• _Exercise objective_:
Beginning at the line that contains "दीवाली से पहले", reproduce the entries below exactly, ending with the line that contains "ダンロップ｜モトクロス". Omit each picture.
─── Exercise materials ───
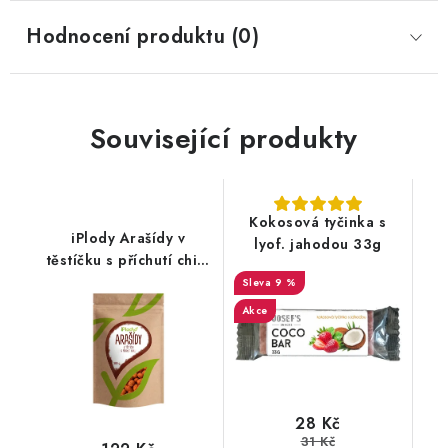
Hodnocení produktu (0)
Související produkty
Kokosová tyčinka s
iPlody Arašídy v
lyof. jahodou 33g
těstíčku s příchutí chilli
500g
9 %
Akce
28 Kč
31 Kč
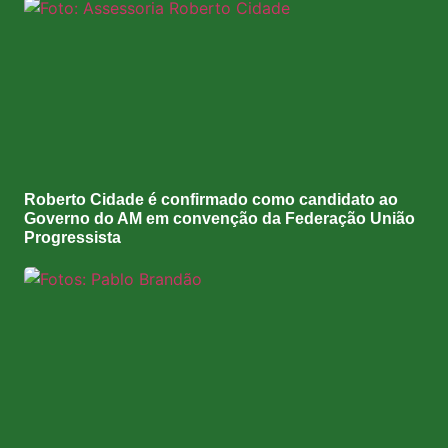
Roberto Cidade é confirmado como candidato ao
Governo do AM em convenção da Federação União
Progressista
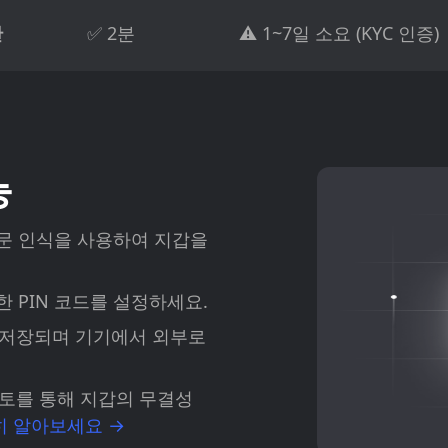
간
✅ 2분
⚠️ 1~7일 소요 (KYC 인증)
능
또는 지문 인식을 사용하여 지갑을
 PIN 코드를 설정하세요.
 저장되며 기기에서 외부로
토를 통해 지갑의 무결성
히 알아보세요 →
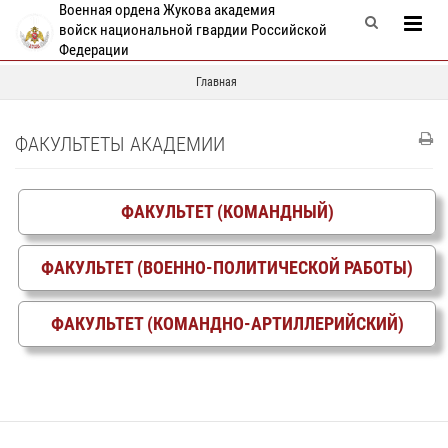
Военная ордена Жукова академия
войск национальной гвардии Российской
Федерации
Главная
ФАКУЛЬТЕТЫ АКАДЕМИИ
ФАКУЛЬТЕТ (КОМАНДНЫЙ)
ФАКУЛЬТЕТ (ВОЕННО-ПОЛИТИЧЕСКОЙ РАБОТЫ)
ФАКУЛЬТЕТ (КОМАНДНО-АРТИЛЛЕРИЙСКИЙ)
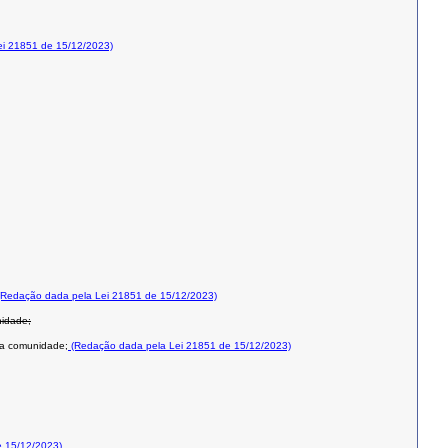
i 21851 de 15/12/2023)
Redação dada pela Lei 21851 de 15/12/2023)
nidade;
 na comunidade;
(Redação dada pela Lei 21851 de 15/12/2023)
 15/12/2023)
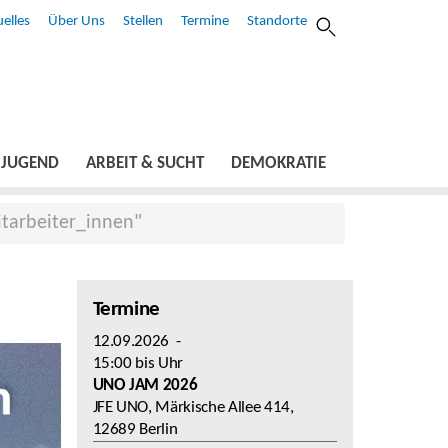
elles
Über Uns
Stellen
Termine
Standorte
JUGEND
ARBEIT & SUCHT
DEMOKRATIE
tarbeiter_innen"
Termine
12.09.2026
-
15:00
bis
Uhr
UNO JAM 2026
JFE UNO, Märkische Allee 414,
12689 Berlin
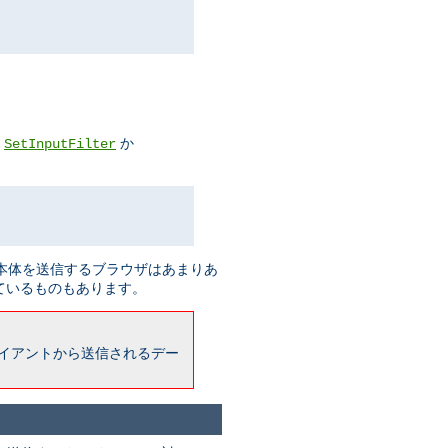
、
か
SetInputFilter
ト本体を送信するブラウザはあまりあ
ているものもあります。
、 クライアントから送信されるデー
───
─── Exercise materials ───
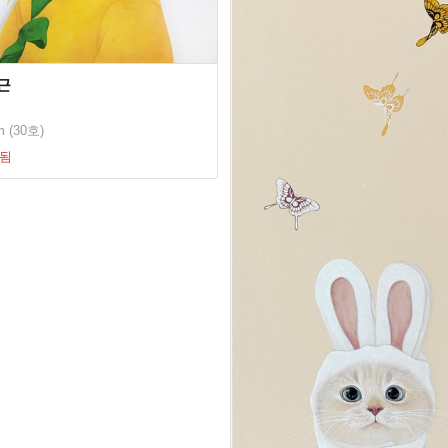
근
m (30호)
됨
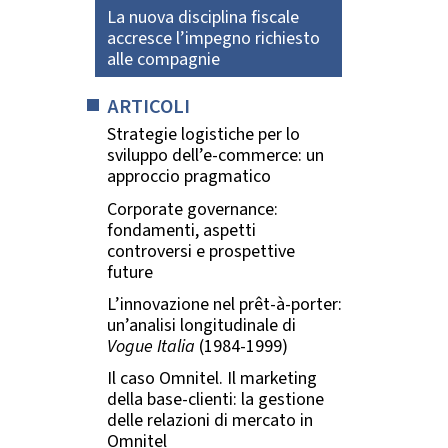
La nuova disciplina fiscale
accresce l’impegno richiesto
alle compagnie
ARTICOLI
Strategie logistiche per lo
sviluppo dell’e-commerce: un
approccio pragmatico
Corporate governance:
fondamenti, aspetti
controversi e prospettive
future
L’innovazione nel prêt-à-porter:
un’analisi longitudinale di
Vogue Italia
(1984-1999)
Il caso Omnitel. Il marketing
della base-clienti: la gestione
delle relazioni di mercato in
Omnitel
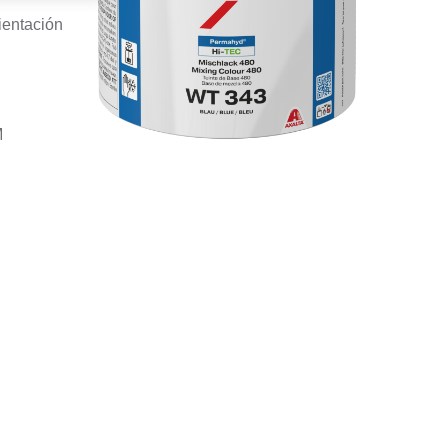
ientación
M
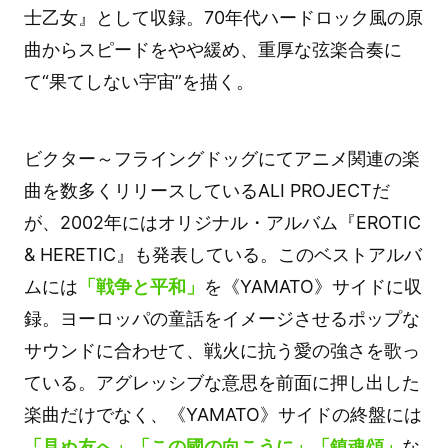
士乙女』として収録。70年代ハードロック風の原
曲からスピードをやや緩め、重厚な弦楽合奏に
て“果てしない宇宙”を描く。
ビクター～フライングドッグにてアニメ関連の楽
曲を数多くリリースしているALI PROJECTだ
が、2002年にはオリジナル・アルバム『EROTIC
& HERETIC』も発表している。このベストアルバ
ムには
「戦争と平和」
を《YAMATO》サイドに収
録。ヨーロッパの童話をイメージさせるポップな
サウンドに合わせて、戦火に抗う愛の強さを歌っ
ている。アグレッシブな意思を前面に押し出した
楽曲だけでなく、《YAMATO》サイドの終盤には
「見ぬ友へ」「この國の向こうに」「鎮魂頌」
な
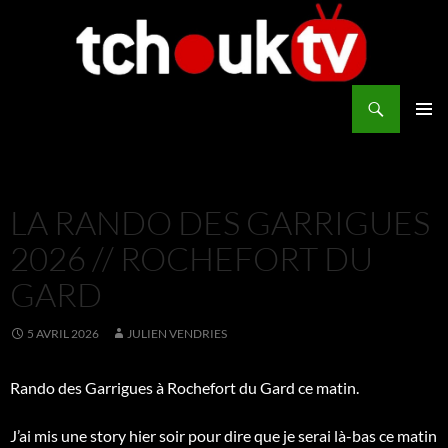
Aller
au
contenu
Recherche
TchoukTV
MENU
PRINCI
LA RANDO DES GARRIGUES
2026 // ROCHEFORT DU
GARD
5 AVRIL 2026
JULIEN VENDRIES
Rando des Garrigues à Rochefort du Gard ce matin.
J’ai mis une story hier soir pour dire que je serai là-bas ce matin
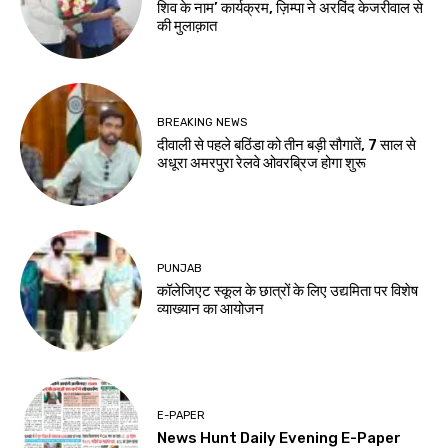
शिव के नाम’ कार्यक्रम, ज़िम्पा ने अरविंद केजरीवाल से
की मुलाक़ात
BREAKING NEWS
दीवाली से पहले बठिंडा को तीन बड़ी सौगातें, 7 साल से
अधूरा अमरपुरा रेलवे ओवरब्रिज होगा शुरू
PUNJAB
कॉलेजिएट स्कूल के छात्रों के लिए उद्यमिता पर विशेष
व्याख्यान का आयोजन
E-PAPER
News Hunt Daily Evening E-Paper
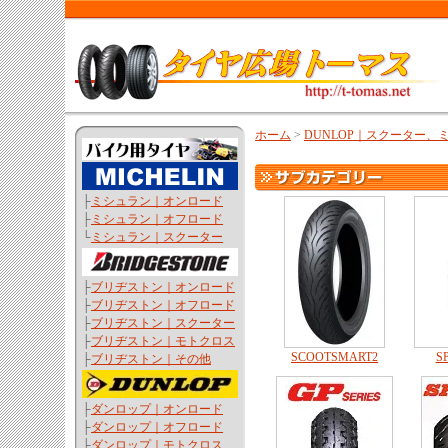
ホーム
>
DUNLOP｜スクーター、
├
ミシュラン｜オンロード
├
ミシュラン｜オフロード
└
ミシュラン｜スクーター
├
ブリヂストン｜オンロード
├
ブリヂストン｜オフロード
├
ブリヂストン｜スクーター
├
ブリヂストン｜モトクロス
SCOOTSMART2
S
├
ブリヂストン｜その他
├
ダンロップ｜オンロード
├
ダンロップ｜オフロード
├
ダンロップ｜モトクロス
───
─── Exercise materials ───
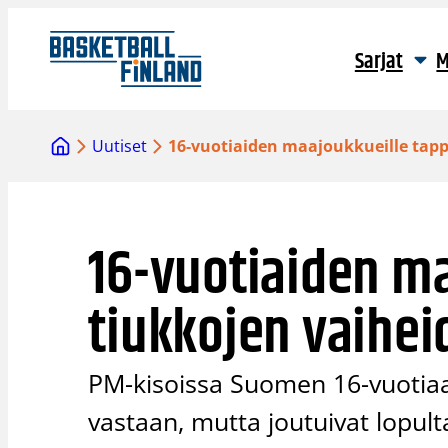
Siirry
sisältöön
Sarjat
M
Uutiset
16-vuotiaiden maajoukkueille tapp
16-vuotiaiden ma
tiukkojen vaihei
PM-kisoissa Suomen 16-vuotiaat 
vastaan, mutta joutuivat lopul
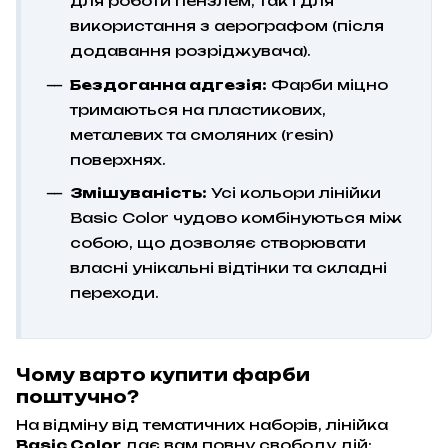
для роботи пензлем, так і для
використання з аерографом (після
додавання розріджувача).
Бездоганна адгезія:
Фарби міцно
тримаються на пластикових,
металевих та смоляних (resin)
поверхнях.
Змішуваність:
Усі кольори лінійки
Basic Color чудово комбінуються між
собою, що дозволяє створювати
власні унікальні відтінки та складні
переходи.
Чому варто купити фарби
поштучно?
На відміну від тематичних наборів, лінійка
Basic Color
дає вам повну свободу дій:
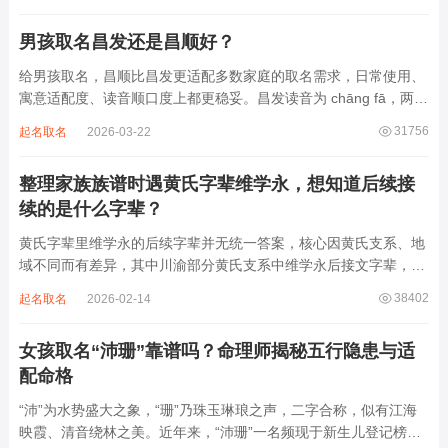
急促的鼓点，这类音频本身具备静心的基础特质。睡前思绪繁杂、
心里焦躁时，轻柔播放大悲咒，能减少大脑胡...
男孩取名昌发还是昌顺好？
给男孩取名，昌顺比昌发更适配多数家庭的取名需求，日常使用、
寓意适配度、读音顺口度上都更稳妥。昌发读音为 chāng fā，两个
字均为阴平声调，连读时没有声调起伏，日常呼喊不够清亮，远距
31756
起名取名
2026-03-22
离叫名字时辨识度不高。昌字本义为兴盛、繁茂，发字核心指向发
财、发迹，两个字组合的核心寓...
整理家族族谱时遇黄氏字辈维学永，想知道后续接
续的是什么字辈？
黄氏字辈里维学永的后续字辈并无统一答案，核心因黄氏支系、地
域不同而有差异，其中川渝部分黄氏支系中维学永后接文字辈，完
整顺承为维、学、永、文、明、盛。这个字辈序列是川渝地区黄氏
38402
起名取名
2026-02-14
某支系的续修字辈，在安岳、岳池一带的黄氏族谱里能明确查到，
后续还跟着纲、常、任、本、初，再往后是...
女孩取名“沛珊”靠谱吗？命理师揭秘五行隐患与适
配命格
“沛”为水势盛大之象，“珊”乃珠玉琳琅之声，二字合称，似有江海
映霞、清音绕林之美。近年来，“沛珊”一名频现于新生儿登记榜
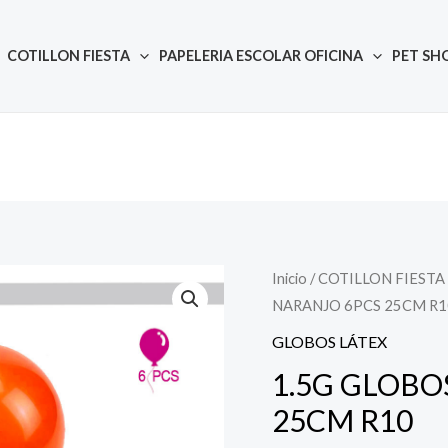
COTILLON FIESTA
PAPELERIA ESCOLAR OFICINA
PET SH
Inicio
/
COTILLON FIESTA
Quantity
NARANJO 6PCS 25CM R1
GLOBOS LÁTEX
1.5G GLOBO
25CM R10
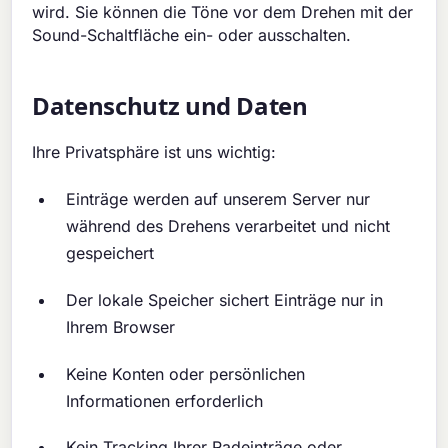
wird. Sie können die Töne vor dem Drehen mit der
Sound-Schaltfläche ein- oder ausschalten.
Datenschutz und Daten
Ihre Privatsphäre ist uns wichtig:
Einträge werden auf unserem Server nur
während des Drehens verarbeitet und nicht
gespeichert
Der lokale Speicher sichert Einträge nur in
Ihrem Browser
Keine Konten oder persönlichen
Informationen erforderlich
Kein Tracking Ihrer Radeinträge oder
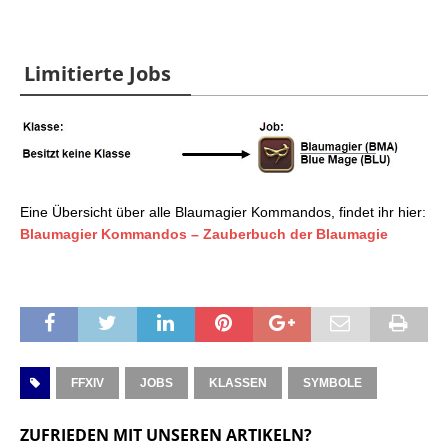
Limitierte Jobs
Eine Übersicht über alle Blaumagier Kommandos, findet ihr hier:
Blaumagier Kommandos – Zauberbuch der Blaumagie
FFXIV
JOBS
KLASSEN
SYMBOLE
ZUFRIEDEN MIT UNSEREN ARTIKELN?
───
• _Response for this exercise_:
दीवाली से पहले बठिंडा को तीन बड़ी सौगातें, 7 साल से
अधूरा अमरपुरा रेलवे ओवरब्रिज होगा शुरू
PUNJAB
कॉलेजिएट स्कूल के छात्रों के लिए उद्यमिता पर विशेष
व्याख्यान का आयोजन
E-PAPER
News Hunt Daily Evening E-Paper
ホーム
>
DUNLOP｜スクーター、
├
ミシュラン｜オンロード
├
ミシュラン｜オフロード
└
ミシュラン｜スクーター
├
ブリヂストン｜オンロード
├
ブリヂストン｜オフロード
├
ブリヂストン｜スクーター
├
ブリヂストン｜モトクロス
SCOOTSMART2
S
├
ブリヂストン｜その他
├
ダンロップ｜オンロード
├
ダンロップ｜オフロード
├
ダンロップ｜モトクロス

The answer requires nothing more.